Now, I love Utah and the desert Southwest. But we've got better wildflowers, better mountains, better dude ranches, better bicycling weather, better trout fishing, better wildlife watching, better rodeos and better music festivals. And we definitely have better restaurants (sorry, Clarke's, the salad was wonderful but the veggies were overcooked).
I checked out the official Arizona Office of Tourism Web page to find out more about the impacts the home state of the Grand Canyon receives from international visitors.
In 2011, 864,000 visitors from abroad visited Arizona and nearly 30 percent had household incomes of $120,000 or more.
Forty percent of international visitors to Arizona first arrived in the country in Los Angeles and 63.3 percent of them were repeat visitors to the U.S. Of the total, 13.4 percent found their way to Bryce Canyon, but 76 percent visited one of the national parks.
Here's some really good news — the average number of nights spent in the U.S. was 22.3, and only five of them were spent in Arizona.
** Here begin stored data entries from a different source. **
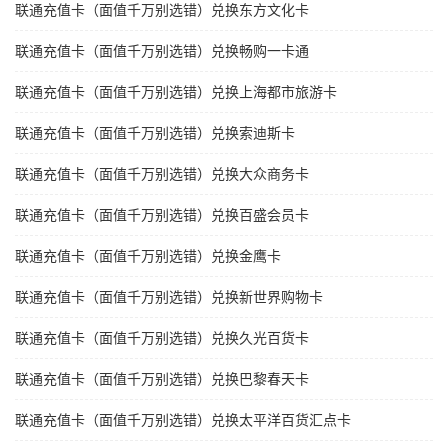
联通充值卡（面值千万别选错）兑换东方文化卡
联通充值卡（面值千万别选错）兑换畅购一卡通
联通充值卡（面值千万别选错）兑换上海都市旅游卡
联通充值卡（面值千万别选错）兑换索迪斯卡
联通充值卡（面值千万别选错）兑换大众商务卡
联通充值卡（面值千万别选错）兑换百盛会员卡
联通充值卡（面值千万别选错）兑换金鹰卡
联通充值卡（面值千万别选错）兑换新世界购物卡
联通充值卡（面值千万别选错）兑换久光百货卡
联通充值卡（面值千万别选错）兑换巴黎春天卡
联通充值卡（面值千万别选错）兑换太平洋百货汇点卡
But the number of those Arizona visitors who visited Colorado was just 5.8 percent — a couple of percentage points more than visited Texas.
I certainly enjoyed my interactions with a handful of international visitors during my quick trip to Utah last week, and I would look forward to more of an international presence here.
The U.S. Commerce Department ranks Arizona 12th among U.S. states in international tourism with its 864,000 international visitors. Colorado ranks just a few spots lower at 16th, but we welcomed only 446,000 foreign visitors in 2011.
Perhaps we'll here more about how Colorado could grab a bigger share of that action when the Governor's Tourism Conference comes to Steamboat Oct. 10 to 12.